Теории этнического родства играли, как видим, не только решающую роль в формальной этнической классификации, но и определяли совокупность используемых аргументов для фиксации места народа в «таблице» этносов, населявших Империю. Именно эти представления влияли на иерархию тех имперских народов, которые не считались нациеобразующими.

«Свой»: автопортрет или фотонегатив? Сравнение, провозглашенное основополагающим методом этнографического описания в первую очередь русской народности, позволяло решить важную научную и идеологическую задачу: определять качества и свойства собственного этноса даже тогда, когда объектом изучения становился другой народ Империи. Если в описании финнов и поляков доминировал – как было показано – взгляд неискушенного наблюдателя, передававшего впечатления о «другом», то для установления типичных качеств этих этносов российские исследователи обратились к самоописаниям – художественным и научным, принадлежавшим одной социокультурной группе, – т. е. к репрезентациям собственного этноса национальными элитами.

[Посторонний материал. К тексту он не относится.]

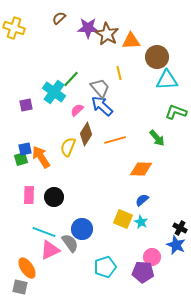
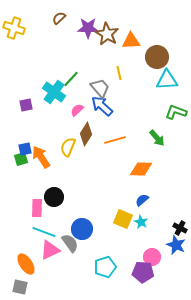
pink rectangle: moved 8 px right, 13 px down
orange ellipse: moved 1 px left, 4 px up
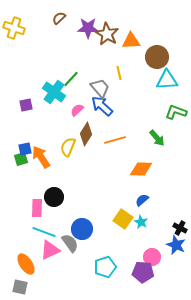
yellow square: rotated 12 degrees clockwise
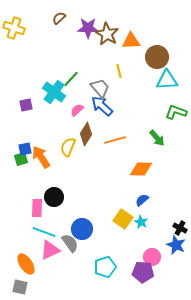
yellow line: moved 2 px up
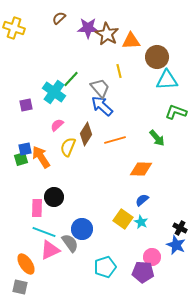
pink semicircle: moved 20 px left, 15 px down
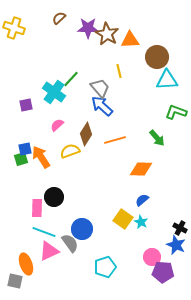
orange triangle: moved 1 px left, 1 px up
yellow semicircle: moved 2 px right, 4 px down; rotated 48 degrees clockwise
pink triangle: moved 1 px left, 1 px down
orange ellipse: rotated 15 degrees clockwise
purple pentagon: moved 20 px right
gray square: moved 5 px left, 6 px up
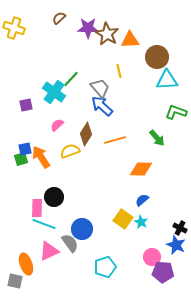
cyan line: moved 8 px up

Качества русского народа, тип которого воплощал великорус, становясь объектом сравнения, оказывались конструктом, некой идеальной схемой, так как великорус, во-первых, представлял собой не чистую, а смешанную этническую группу, свойства которой притом значительно варьировались по регионам. Во-вторых, подобная изначальная «смешанность» порождала в нем «склонность» к дальнейшей метисации, – негативная, как считалась, тенденция, ведущая к утрате этнического своеобразия – т. е. народности. И хотя, как указывалось во многих описаниях, ядро его этнической самобытности не подвергалось изменениям, опасность была вполне реальной[1373].

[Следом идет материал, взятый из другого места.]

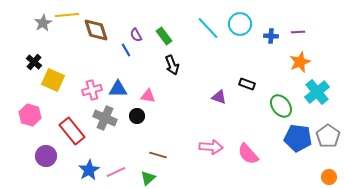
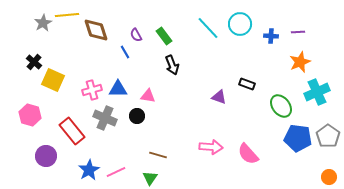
blue line: moved 1 px left, 2 px down
cyan cross: rotated 15 degrees clockwise
green triangle: moved 2 px right; rotated 14 degrees counterclockwise
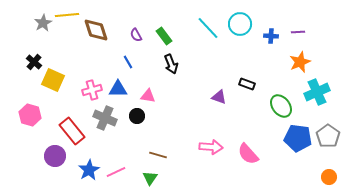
blue line: moved 3 px right, 10 px down
black arrow: moved 1 px left, 1 px up
purple circle: moved 9 px right
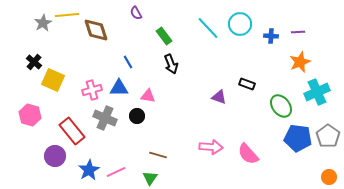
purple semicircle: moved 22 px up
blue triangle: moved 1 px right, 1 px up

Не была выработана окончательная версия о том, какой региональный тип «назначить» истинным выразителем этничности. Ни один из них, видимо, не обладал четко зафиксированными признаками и свойствами, которые требовалось знать для характеристики этноса в целом: пространственная локализация, климатические условия, особенности говора, черты нрава, «материальная» и «духовная» жизнь. Геоклиматическое разнообразие, широта распространения антропологического великорусского типа, его этническая и культурная вариативность чрезвычайно затрудняли определение таких качеств «своего», которые можно было бы отнести к этносу в целом. На роль типичного великоруса во второй половине столетия в разных концепциях «русскости» претендовали многие региональные группы: великорусы Нечерноземья, волжского региона, Русского Севера и др.[1374]. Следует подчеркнуть, что главным основанием такого выбора был природно-географический фактор: вначале необходимо было определить типичный ландшафт – «эмоционально окрашенный образ пространственного единства»[1375], локализовать его в пространстве и лишь затем выявить степень чистоты представителей великорусского этноса. Этот механизм можно определить как универсальный в процессе складывания национальной идентификации в Европе XIX в.[1376]. Поэтому чтобы сравнить «другого» со «своим», наблюдатель был вынужден руководствоваться либо собственным опытом и знанием, либо – и это встречалось чаще – исходил из того обобщенного образа великорусского мужика, который предлагала ему литература и публицистика.